Let $f$ be a nonnegative, measurable and integrable function on measure space $(\mathbb{R},X,\mu)$ with Lebesgue measure $\mu$. Then, is the following true:
$$\forall \epsilon>0\exists E(\mu(E)<+\infty):\int_X f d\mu\le\int_E f d\mu+\epsilon$$
I think yes, but am unable to prove it. I think it is related to uniform integrability of $f$ or the simple approximation of integrable functions. Any hints.

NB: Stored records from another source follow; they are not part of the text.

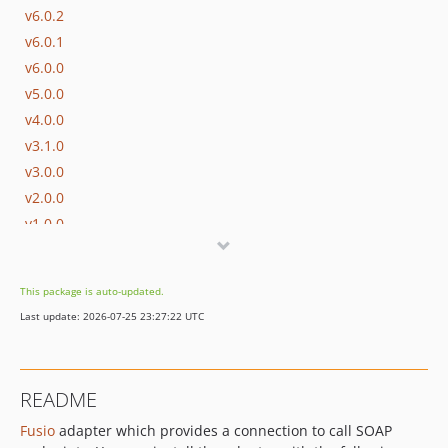
v6.0.2
v6.0.1
v6.0.0
v5.0.0
v4.0.0
v3.1.0
v3.0.0
v2.0.0
v1.0.0
v0.4.0
v0.3.2
This package is auto-updated.
v0.3.1
Last update: 2026-07-25 23:27:22 UTC
v0.3.0
v0.2.1
v0.2.0
README
v0.1.0
Fusio
adapter which provides a connection to call SOAP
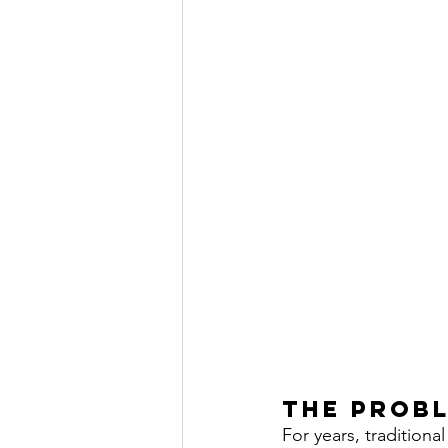
The prob
For years, tradition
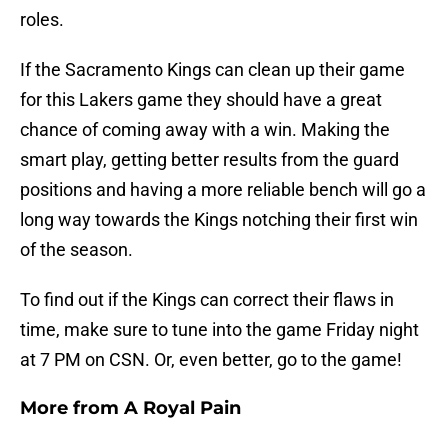
roles.
If the Sacramento Kings can clean up their game
for this Lakers game they should have a great
chance of coming away with a win. Making the
smart play, getting better results from the guard
positions and having a more reliable bench will go a
long way towards the Kings notching their first win
of the season.
To find out if the Kings can correct their flaws in
time, make sure to tune into the game Friday night
at 7 PM on CSN. Or, even better, go to the game!
More from
A Royal Pain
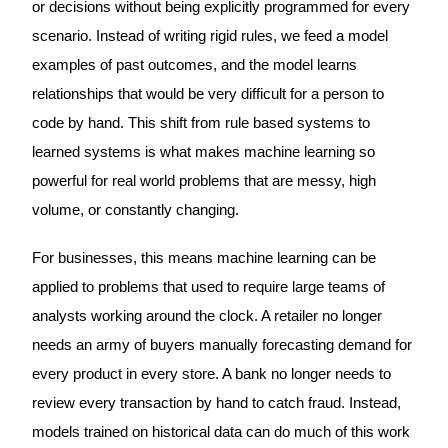
or decisions without being explicitly programmed for every
scenario. Instead of writing rigid rules, we feed a model
examples of past outcomes, and the model learns
relationships that would be very difficult for a person to
code by hand. This shift from rule based systems to
learned systems is what makes machine learning so
powerful for real world problems that are messy, high
volume, or constantly changing.
For businesses, this means machine learning can be
applied to problems that used to require large teams of
analysts working around the clock. A retailer no longer
needs an army of buyers manually forecasting demand for
every product in every store. A bank no longer needs to
review every transaction by hand to catch fraud. Instead,
models trained on historical data can do much of this work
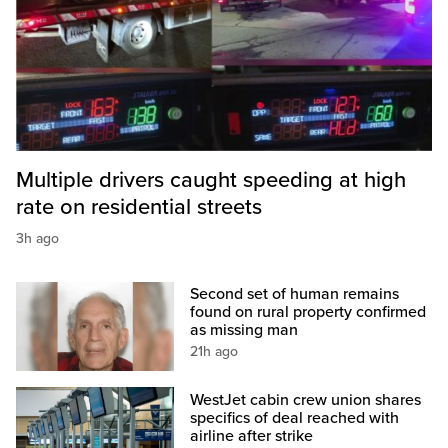
Multiple drivers caught speeding at high
rate on residential streets
3h ago
Second set of human remains
found on rural property confirmed
as missing man
21h ago
WestJet cabin crew union shares
specifics of deal reached with
airline after strike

Thanks beforehand.
On
Alternative proof using the definition of Lebesgue integral, which is the supremum among the integral of all simple functions $\varphi$ satisfying $\varphi\le f$. For all $\epsilon>0$, there exists a simple function $$ \psi=\sum_{i=1}^m \alpha_{S_i}1_{S_i}, $$ (here the $1_{S_i}$ denote the indicative function on $S_i$) such that $\sum_{i=1}^m\mu(S_i)<\infty$ and $\psi\le f$, satisfying $$ \int_X fd\mu\le\int_X\psi d\mu+\epsilon $$ Let $E=\cup_{i=1}^m S$, then $\mu(E)<\infty$ and $$ \int_X\psi d\mu\le\int_Efd\mu. $$
By the monotone convergence theorem, $\int_{[-n,n]}fd\mu=\int_{\mathbb{R}} f\cdot \mathbb{1}_{[-n,n]}d\mu \to \int_{\mathbb{R}} fd\mu$.
Therefore, given $\epsilon>0$, there exists $N$ such that $\int_{[-N,N]}fd\mu>\int_{\mathbb{R}} fd\mu-\epsilon$.